Богданна догадалась, почему он держится сзади, а не рядом – защищает себя от выстрела в спину. У девушки забилось сердце. "Какой он храбрый и хороший", думала она о Демьянко.

Тропа петляет в зарослях орешника, теряется в зеленой глуши. Тихо.

Демьянко скосил глаза, посмотрел через плечо – дом едва видно. Погони нет.

– Ну, вот и все, выбрались! – Вздохнул, словно сбросил с плеч тяжелый груз и добродушно рассмеялся.

Богдана вдруг разрыдалась. Пыталась сдержать слезы и не могла – нервное напряжение было слишком большим.

– Что вы, Богдана, не надо, не надо, – уговаривал ее растерянный Демьянко. Взял руки девушки в свои.

Богдана подняла голову, посмотрела ему в глаза. На длинных ресницах дрожали слезы.

– Я вам так благодарна, – взгляд ее стал густой, глубокий.

И Демьянко неожиданно поцеловал девушку в губы, щеки, глаза. Богдана спрятала лицо у него на груди. Он погладил ее мягкие волосы

Девушка напомнила:

– Нас ждет … этот …

Демьянко чуть не вскрикнул от внутренней боли. Смысл случившегося, стал беспощадно ясен: Богдана считает его не за того, кем он был в действительности. Между ними никогда не может быть любви, настоящей, чистой, искренней любви.

А обманывать Богдану он не хотел.

– Пойдем, – тихо сказал Демьянко.

Голос его удивил девушку – он вдруг стал холодным, суровым.

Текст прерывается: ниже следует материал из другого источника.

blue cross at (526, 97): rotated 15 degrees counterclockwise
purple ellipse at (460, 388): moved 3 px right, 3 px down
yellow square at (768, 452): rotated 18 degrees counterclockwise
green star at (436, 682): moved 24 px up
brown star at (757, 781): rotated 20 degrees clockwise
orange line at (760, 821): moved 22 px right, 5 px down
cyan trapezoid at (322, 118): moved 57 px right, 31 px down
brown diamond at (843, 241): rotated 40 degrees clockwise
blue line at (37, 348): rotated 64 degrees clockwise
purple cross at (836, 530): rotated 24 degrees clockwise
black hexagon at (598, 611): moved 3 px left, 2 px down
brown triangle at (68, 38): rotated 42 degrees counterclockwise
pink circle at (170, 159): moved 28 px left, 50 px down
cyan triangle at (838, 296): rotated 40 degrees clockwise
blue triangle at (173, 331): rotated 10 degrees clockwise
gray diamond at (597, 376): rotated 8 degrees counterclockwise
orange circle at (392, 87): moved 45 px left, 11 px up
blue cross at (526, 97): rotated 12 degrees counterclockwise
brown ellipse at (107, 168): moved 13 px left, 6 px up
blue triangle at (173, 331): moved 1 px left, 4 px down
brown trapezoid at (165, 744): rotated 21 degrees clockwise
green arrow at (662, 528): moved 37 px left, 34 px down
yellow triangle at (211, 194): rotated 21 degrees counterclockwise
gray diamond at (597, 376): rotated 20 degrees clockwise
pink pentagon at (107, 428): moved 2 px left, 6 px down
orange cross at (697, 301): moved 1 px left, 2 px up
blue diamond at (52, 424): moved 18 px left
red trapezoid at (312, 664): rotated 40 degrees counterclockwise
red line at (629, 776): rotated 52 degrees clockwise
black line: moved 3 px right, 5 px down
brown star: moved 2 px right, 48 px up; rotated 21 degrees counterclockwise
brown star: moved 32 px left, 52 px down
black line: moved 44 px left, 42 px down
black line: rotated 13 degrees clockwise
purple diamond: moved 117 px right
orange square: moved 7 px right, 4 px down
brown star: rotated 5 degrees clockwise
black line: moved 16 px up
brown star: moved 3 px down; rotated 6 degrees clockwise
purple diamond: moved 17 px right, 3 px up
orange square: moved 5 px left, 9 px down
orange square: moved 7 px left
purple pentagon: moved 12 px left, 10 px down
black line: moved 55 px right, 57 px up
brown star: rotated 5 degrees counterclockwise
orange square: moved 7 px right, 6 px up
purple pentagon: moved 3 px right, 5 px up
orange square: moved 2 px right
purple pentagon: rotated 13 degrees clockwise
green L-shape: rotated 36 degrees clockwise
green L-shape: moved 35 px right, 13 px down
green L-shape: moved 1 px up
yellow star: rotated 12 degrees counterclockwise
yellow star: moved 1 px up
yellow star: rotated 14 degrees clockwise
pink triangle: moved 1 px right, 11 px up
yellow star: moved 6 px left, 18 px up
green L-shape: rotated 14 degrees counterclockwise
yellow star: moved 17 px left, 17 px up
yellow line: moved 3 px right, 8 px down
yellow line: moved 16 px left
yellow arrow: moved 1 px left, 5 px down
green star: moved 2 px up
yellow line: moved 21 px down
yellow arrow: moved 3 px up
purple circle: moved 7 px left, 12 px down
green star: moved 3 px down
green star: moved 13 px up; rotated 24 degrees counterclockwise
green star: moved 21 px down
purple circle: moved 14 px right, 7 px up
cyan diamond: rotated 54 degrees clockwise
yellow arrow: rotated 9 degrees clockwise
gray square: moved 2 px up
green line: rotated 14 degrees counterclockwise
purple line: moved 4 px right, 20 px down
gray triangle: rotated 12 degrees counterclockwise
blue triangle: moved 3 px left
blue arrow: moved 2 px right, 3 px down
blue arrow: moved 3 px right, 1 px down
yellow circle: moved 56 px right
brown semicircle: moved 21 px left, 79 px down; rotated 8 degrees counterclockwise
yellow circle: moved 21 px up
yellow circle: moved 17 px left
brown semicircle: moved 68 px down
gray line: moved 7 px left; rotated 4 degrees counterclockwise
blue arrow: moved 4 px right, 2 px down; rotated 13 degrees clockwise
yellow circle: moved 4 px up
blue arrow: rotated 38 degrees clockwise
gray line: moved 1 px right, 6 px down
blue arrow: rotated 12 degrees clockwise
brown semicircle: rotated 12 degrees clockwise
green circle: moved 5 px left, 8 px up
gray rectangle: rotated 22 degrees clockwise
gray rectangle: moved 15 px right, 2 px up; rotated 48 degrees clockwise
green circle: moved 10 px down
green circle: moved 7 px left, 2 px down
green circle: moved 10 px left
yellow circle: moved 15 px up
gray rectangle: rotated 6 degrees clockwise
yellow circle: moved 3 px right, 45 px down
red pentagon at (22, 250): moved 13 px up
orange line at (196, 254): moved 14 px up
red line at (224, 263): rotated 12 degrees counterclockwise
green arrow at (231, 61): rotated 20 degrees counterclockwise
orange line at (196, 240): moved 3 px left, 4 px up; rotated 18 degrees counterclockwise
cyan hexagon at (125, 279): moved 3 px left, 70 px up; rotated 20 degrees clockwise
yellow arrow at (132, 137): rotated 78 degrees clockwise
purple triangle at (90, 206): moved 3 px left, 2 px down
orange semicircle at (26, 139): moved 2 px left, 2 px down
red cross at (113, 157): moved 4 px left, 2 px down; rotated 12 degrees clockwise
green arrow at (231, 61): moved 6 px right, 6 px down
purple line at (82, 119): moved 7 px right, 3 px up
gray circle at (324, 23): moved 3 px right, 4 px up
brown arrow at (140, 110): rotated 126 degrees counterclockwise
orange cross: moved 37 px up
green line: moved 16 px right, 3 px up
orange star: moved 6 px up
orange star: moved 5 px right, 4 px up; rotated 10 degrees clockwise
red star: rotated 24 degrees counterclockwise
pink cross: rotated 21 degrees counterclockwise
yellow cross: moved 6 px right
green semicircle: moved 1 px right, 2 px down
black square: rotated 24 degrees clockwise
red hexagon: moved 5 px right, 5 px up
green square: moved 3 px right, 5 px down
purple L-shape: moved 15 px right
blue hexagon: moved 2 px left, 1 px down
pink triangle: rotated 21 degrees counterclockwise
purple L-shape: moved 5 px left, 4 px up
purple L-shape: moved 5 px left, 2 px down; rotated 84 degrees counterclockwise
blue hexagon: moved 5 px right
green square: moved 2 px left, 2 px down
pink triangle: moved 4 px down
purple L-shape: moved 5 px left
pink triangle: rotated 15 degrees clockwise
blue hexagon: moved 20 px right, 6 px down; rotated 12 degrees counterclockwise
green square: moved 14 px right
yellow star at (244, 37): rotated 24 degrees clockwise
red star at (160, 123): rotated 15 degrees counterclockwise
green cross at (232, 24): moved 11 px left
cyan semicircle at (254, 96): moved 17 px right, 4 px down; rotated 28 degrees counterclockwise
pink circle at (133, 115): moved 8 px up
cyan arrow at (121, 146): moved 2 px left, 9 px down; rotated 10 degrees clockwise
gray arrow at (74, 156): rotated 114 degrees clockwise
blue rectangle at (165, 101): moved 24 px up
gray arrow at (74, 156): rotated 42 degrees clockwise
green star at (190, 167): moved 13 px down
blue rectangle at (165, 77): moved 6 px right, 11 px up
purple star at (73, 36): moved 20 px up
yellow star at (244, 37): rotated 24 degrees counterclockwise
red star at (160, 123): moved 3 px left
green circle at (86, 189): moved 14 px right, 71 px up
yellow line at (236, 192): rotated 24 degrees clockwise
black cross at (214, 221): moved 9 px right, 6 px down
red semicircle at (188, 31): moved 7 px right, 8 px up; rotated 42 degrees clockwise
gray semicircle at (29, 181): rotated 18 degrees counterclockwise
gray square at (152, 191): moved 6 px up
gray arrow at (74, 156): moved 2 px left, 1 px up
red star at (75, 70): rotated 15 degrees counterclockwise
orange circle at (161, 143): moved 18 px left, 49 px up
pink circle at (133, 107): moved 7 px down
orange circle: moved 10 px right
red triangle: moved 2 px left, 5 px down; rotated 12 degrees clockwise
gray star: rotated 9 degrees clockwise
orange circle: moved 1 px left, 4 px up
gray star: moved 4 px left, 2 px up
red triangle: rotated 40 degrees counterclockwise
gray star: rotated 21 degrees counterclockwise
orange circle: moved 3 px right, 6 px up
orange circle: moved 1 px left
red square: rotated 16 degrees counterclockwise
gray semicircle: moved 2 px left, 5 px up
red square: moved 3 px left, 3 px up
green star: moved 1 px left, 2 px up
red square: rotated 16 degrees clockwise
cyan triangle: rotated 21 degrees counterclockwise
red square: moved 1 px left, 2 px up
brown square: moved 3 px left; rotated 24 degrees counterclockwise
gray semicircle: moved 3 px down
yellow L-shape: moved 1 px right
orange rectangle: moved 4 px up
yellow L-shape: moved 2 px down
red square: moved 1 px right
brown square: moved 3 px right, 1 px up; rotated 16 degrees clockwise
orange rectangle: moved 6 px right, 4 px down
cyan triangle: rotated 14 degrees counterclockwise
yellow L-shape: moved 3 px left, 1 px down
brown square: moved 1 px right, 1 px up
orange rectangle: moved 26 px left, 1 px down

Решила, что ошиблась. Радость любви наполняла ее.

Но счастье вмиг исчезло, как только вышли на шоссе и Богдана увидела облупленный, как съеден парша, "мерседес". Действительность снова вступила в свои права, действительность темных дел, заговоров, бандитских тайн, к которым теперь стала причастна и Богдана. "Я люблю его, а кто он? – С тоской подумала девушка. – Может, как Довгий, людей убивал?… Ведь он назвал себя "старшим офицером". Получается, такой же бандит, как Довгий, только образом высший… А кто дал чин?… Фашисты, гитлеровцы… За что? За что отмечали фашисты?…"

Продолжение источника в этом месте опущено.